On August 24, 1920, 120 Marlborough was purchased from Bessie Wiggin by Josephine Ethel (Brush) Smith, the wife of Dr. Richard Mason Smith. They previously had lived at 329 Beacon. They also maintained a home in Ipswich.
Richard Mason Smith was a physician and professor at Harvard Medical School. He was the author of the book, The Baby’s First Two Years. He also served as a member of the Massachusetts Public Health Council in the 1930s and 1940s.
They continued to live at 120 Marlborough until about 1948, when they moved to an apartment at 401 Beacon.
On July 28, 1947, 120 Marlborough was purchased from J. Ethel B. Smith by Mrs. Constance Cutler (Templeton) Rhinelander, the former wife of Frederic William Rhinelander. She previously had lived in Brookline. She also maintained a home in Gloucester. She continued to live at 120 Marlborough in early 1955, but moved soon thereafter to 417 Beacon.
On February 17, 1955, 122 Marlborough was purchased from Constance Rhinelander by John T. Hayes and his wife, Hester (Swain) Hayes. They previously had lived in an apartment at 295-297 Beacon. John Hayes was an attorney and later served as general counsel to the Red Sox.
Hester Swain died in December of 1962, and in October of 1963, John Hayes married again, to Mrs. Irene (Hagan) Eaves, the widow of Jack D. Eaves. She was a teacher and technical director for Katharine Gibbs School and previously had lived in an apartment at 125 Marlborough.
John Hayes’s mother, Ellen (Gallagher) Hayes, the widow of James J. Hayes, was living at 120 Marlborough at the time of her death in December of 1966.

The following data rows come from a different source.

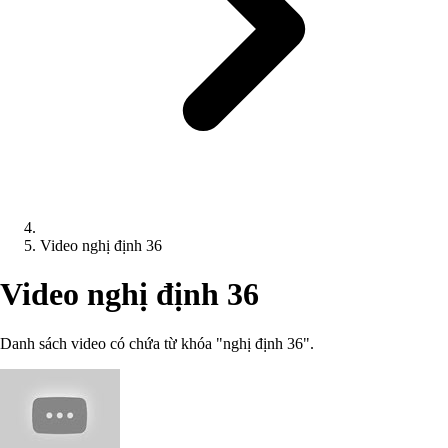
Video nghị định 36
Video nghị định 36
Danh sách video có chứa từ khóa "nghị định 36".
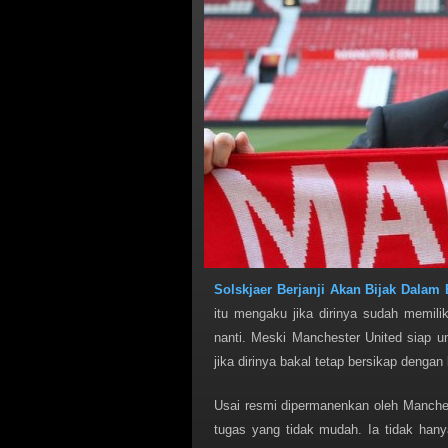
Solskjaer Berjanji Akan Bijak Dalam
itu mengaku jika dirinya sudah memili
nanti. Meski Manchester United siap u
jika dirinya bakal tetap bersikap deng
Usai resmi dipermanenkan oleh Manches
tugas yang tidak mudah. Ia tidak hany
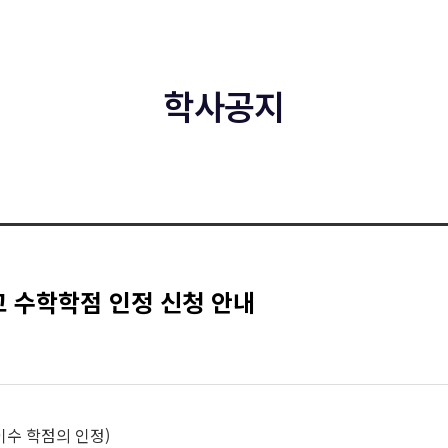
학사공지
교 수학학점 인정 신청 안내
 이수 학점의 인정
)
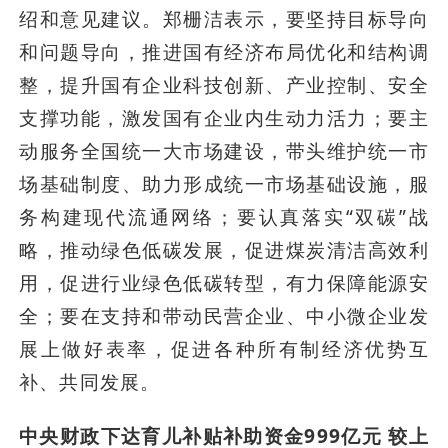
绍和意见建议。郑栅洁表示，要坚持目标导向
和问题导向，推进国有经济布局优化和结构调
整，提升国有企业科技创新、产业控制、安全
支撑功能，激发国有企业内生动力活力；要主
动服务全国统一大市场建设，带头维护统一市
场基础制度、助力形成统一市场基础设施，服
务构建现代流通网络；要认真落实“双碳”战
略，推动绿色低碳发展，促进煤炭清洁高效利
用，促进行业绿色低碳转型，有力保障能源安
全；要在支持和带动民营企业、中小微企业发
展上做好表率，促进各种所有制经济优势互
补、共同发展。
中央财政下达育儿补贴补助资金999亿元 较上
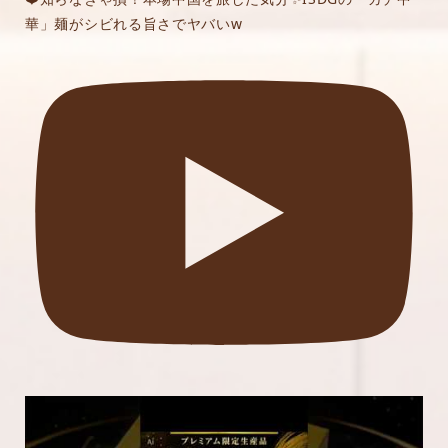
華」麺がシビれる旨さでヤバいw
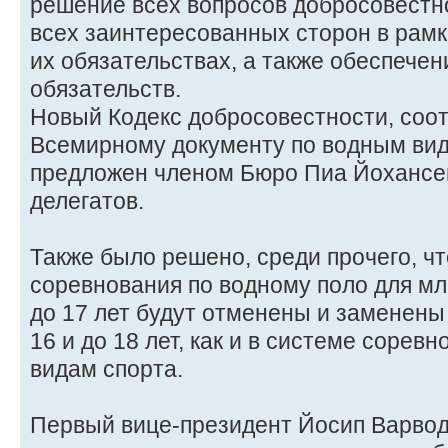
решение всех вопросов добросовест
всех заинтересованных сторон в рамк
их обязательствах, а также обеспече
обязательств.
Новый Кодекс добросовестности, соо
Всемирному документу по водным вид
предложен членом Бюро Пиа Йохансен
делегатов.
Также было решено, среди прочего, чт
соревнования по водному поло для мл
до 17 лет будут отменены и заменен
16 и до 18 лет, как и в системе соре
видам спорта.
Первый вице-президент Йосип Варвод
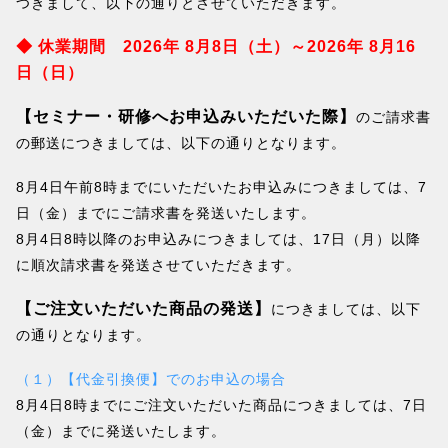
つきまして、以下の通りとさせていただきます。
◆ 休業期間 2026年 8月8日（土）～2026年 8月16
日（日）
【セミナー・研修へお申込みいただいた際】
のご請求書
の郵送につきましては、以下の通りとなります。
8月4日午前8時までにいただいたお申込みにつきましては、7
日（金）までにご請求書を発送いたします。
8月4日8時以降のお申込みにつきましては、17日（月）以降
に順次請求書を発送させていただきます。
【ご注文いただいた商品の発送】
につきましては、以下
の通りとなります。
（１）【代金引換便】でのお申込の場合
8月4日8時までにご注文いただいた商品につきましては、7日
（金）までに発送いたします。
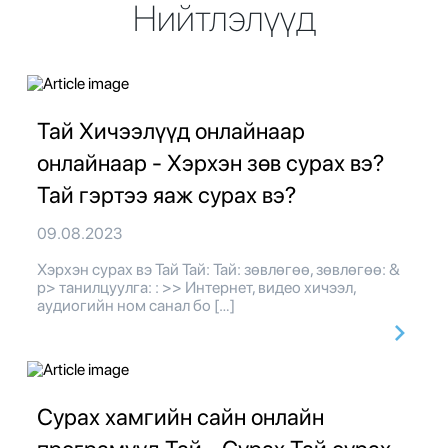
Нийтлэлүүд
Тай Хичээлүүд онлайнаар
онлайнаар - Хэрхэн зөв сурах вэ?
Тай гэртээ яаж сурах вэ?
09.08.2023
Хэрхэн сурах вэ Тай Тай: Тай: зөвлөгөө, зөвлөгөө: &
p> танилцуулга: : >> Интернет, видео хичээл,
аудиогийн ном санал бо […]
Сурах хамгийн сайн онлайн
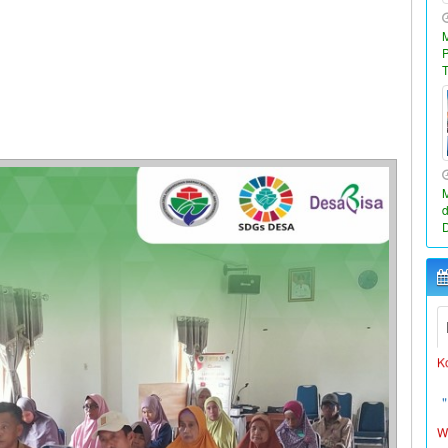
W
L
K
W
L
K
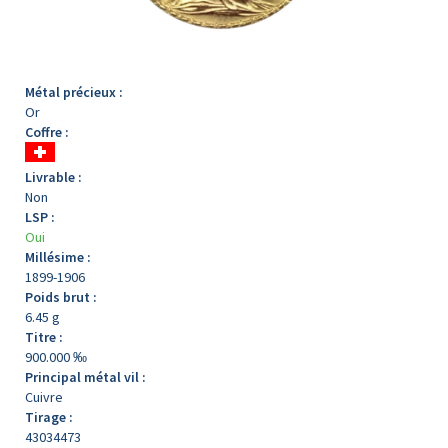
Métal précieux :
Or
Coffre :
Livrable :
Non
LSP :
Oui
Millésime :
1899-1906
Poids brut :
6.45 g
Titre :
900.000 ‰
Principal métal vil :
Cuivre
Tirage :
43034473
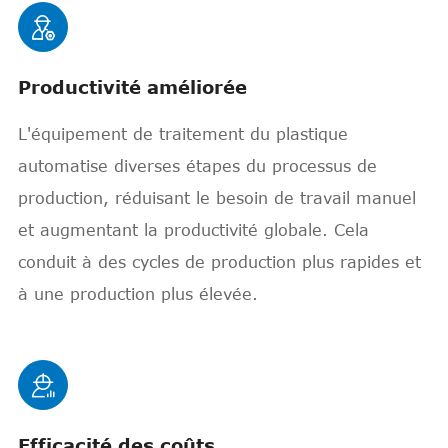

Productivité améliorée
L'équipement de traitement du plastique
automatise diverses étapes du processus de
production, réduisant le besoin de travail manuel
et augmentant la productivité globale. Cela
conduit à des cycles de production plus rapides et
à une production plus élevée.

Efficacité des coûts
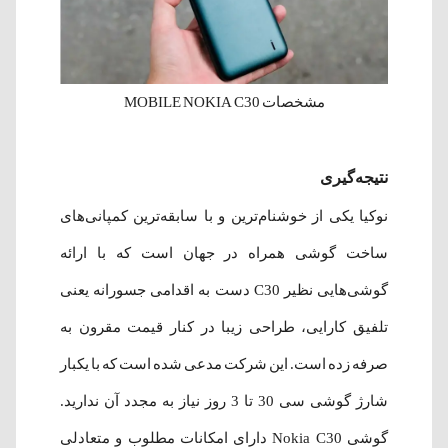
مشخصات MOBILE NOKIA C30
نتیجه‌گیری
نوکیا یکی از خوشنام‌ترین و با سابقه‌ترین کمپانی‌های
ساخت گوشی همراه در جهان است که با ارائه
گوشی‌هایی نظیر C30 دست به اقدامی جسورانه یعنی
تلفیق کارایی، طراحی زیبا در کنار قیمت مقرون به
صرفه زده است. این شرکت مدعی شده است که با یکبار
شارژ گوشی سی 30 تا 3 روز نیاز به مجدد آن ندارید.
گوشی‌ Nokia C30 دارای امکانات مطلوب و متعادلی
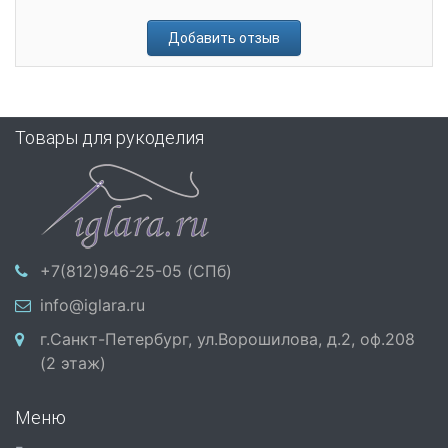
Добавить отзыв
Товары для рукоделия
+7(812)946-25-05 (СПб)
info@iglara.ru
г.Санкт-Петербург, ул.Ворошилова, д.2, оф.208
(2 этаж)
Меню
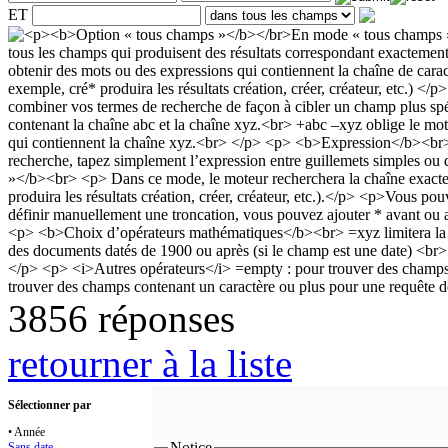
ET
3856 réponses
retourner à la liste
Sélectionner par
• Année
Notice
Sans date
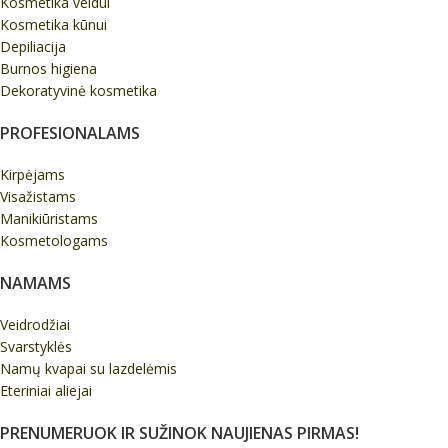
Kosmetika veidui
Kosmetika kūnui
Depiliacija
Burnos higiena
Dekoratyvinė kosmetika
PROFESIONALAMS
Kirpėjams
Visažistams
Manikiūristams
Kosmetologams
NAMAMS
Veidrodžiai
Svarstyklės
Namų kvapai su lazdelėmis
Eteriniai aliejai
PRENUMERUOK IR SUŽINOK NAUJIENAS PIRMAS!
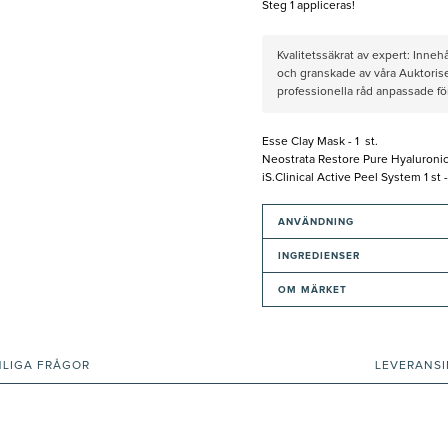
Steg 1 appliceras!
Kvalitetssäkrat av expert: Inne
och granskade av våra Auktorise
professionella råd anpassade f
Esse Clay Mask - 1 st.
Neostrata Restore Pure Hyaluronic 
iS.Clinical Active Peel System 1 st -
ANVÄNDNING
INGREDIENSER
OM MÄRKET
NLIGA FRÅGOR
LEVERANS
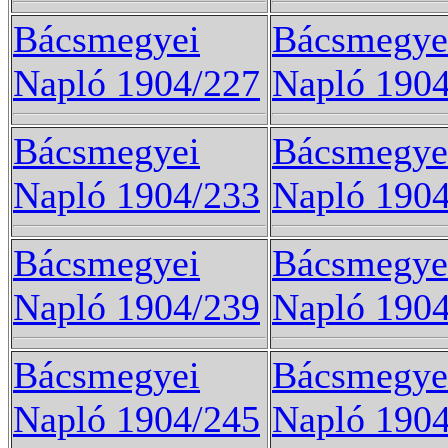
Bácsmegyei
Bácsmegye
Napló 1904/227
Napló 190
Bácsmegyei
Bácsmegye
Napló 1904/233
Napló 190
Bácsmegyei
Bácsmegye
Napló 1904/239
Napló 190
Bácsmegyei
Bácsmegye
Napló 1904/245
Napló 190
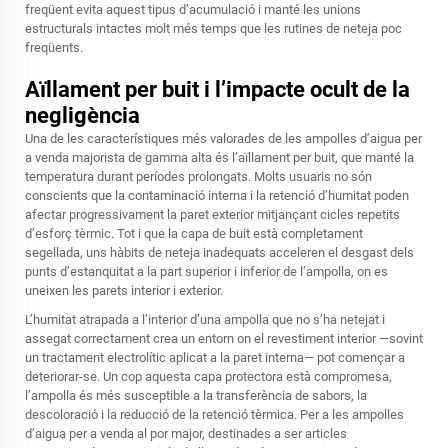
freqüent evita aquest tipus d’acumulació i manté les unions
estructurals intactes molt més temps que les rutines de neteja poc
freqüents.
Aïllament per buit i l’impacte ocult de la
negligència
Una de les característiques més valorades de les ampolles d’aigua per
a venda majorista de gamma alta és l’aïllament per buit, que manté la
temperatura durant períodes prolongats. Molts usuaris no són
conscients que la contaminació interna i la retenció d’humitat poden
afectar progressivament la paret exterior mitjançant cicles repetits
d’esforç tèrmic. Tot i que la capa de buit està completament
segellada, uns hàbits de neteja inadequats acceleren el desgast dels
punts d’estanquitat a la part superior i inferior de l’ampolla, on es
uneixen les parets interior i exterior.
L’humitat atrapada a l’interior d’una ampolla que no s’ha netejat i
assegat correctament crea un entorn on el revestiment interior —sovint
un tractament electrolític aplicat a la paret interna— pot començar a
deteriorar-se. Un cop aquesta capa protectora està compromesa,
l’ampolla és més susceptible a la transferència de sabors, la
descoloració i la reducció de la retenció tèrmica. Per a les ampolles
d’aigua per a venda al por major, destinades a ser articles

Irene Hayes died in November of 1980 and John Hayes died in April of 1981.
On September 17, 1981, 120 Marlborough was purchased from John Hayes’s estate by Joseph F. Patton, Jr., and his wife, Joan H. Patton. In May of 1984, Joseph Patton filed for (and subsequently received) permission to legalize of the property as a single-family dwelling (there being no record of the legal occupancy in the Building Department’s files).
It remained assessed as a single-family dwelling in 2020.